##### Records for the exercise

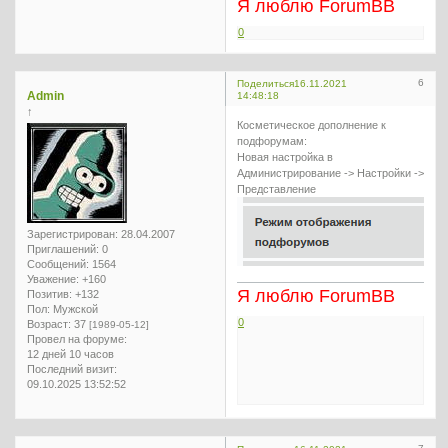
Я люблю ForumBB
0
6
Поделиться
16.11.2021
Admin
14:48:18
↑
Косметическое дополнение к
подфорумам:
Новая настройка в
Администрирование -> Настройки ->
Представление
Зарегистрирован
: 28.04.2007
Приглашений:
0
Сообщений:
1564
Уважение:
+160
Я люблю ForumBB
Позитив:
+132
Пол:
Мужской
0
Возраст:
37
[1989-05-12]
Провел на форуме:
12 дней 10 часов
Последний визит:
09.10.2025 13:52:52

##########
##### Records for the exercise

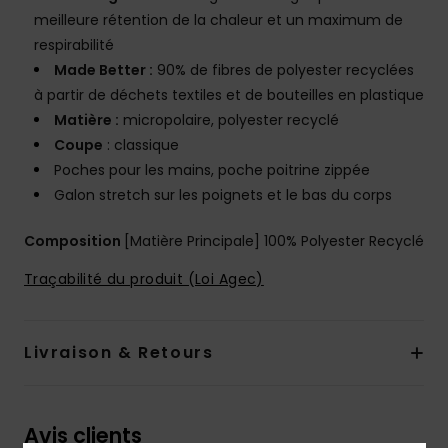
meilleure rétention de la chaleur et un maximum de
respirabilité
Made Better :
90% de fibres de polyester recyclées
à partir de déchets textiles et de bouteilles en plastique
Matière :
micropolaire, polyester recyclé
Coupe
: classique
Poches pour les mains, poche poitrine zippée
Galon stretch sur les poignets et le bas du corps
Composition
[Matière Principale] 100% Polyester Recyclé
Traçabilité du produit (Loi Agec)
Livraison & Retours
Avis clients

##########
##### Records for the exercise

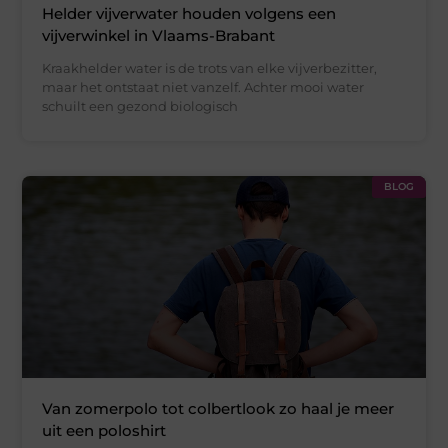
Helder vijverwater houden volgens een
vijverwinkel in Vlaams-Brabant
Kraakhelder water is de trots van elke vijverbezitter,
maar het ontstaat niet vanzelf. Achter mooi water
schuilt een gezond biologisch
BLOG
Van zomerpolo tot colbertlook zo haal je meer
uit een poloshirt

##########

| Task |
Your answer should be only a number: how many lines of the data above contain the string "Matière"?

| Result of the exercise |
2